Your task -
Only lines containing the string "hoặc" belong in the answer; copy all of them from the entries.

====== Data supplied ======

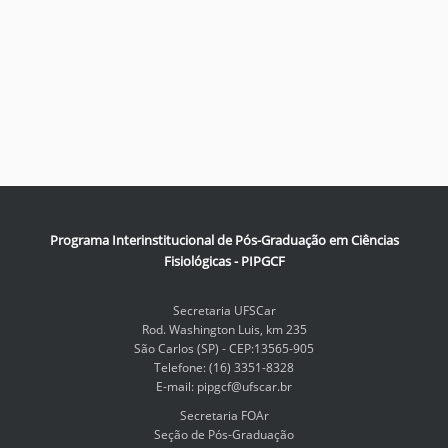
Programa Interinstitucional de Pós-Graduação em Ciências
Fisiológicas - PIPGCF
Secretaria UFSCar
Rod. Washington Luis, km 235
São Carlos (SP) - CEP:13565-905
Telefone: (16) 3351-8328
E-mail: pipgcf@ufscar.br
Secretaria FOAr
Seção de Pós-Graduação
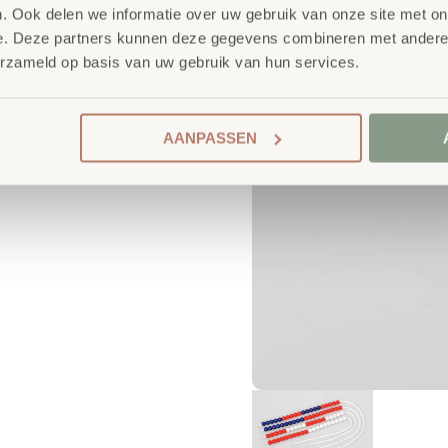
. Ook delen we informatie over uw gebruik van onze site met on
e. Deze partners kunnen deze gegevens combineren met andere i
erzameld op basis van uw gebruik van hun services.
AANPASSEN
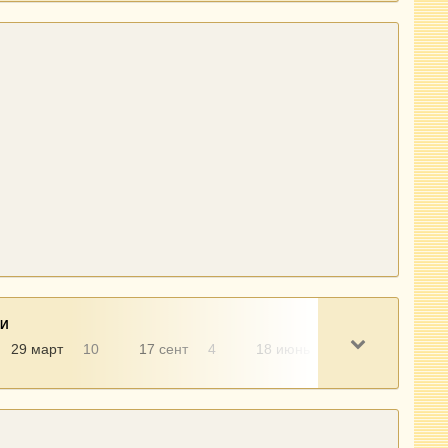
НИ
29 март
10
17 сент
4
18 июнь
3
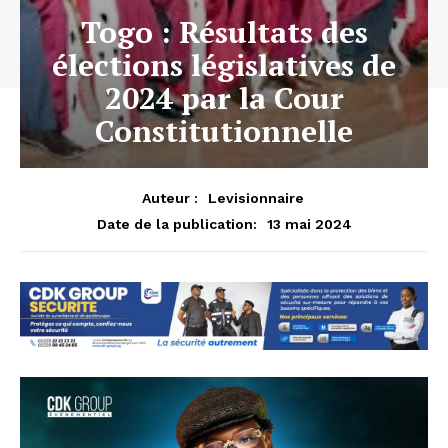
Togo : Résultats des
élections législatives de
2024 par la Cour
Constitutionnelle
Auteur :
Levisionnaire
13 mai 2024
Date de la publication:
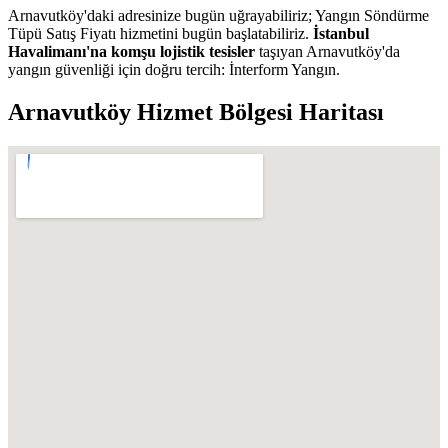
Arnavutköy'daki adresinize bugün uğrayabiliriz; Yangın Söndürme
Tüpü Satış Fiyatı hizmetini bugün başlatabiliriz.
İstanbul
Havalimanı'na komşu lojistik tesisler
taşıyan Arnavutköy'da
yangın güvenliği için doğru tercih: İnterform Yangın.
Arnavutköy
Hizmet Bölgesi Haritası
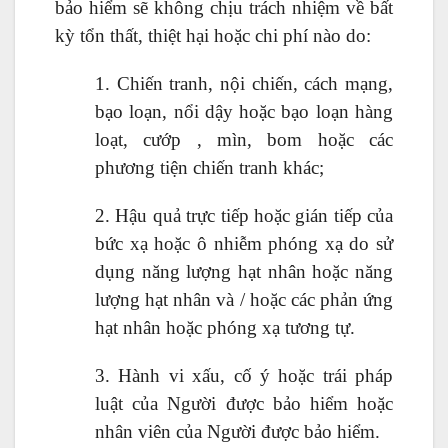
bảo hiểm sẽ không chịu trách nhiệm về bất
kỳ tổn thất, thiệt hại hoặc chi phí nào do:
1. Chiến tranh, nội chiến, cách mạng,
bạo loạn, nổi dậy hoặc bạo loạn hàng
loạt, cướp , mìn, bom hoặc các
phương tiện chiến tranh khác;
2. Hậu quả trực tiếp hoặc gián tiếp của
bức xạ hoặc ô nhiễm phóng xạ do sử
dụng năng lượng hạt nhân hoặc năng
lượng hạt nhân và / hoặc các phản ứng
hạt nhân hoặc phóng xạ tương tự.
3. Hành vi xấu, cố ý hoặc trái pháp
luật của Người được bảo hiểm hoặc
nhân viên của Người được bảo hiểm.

======

Written answer -
kỳ tổn thất, thiệt hại hoặc chi phí nào do:
bạo loạn, nổi dậy hoặc bạo loạn hàng
loạt, cướp , mìn, bom hoặc các
2. Hậu quả trực tiếp hoặc gián tiếp của
bức xạ hoặc ô nhiễm phóng xạ do sử
dụng năng lượng hạt nhân hoặc năng
lượng hạt nhân và / hoặc các phản ứng
hạt nhân hoặc phóng xạ tương tự.
3. Hành vi xấu, cố ý hoặc trái pháp
luật của Người được bảo hiểm hoặc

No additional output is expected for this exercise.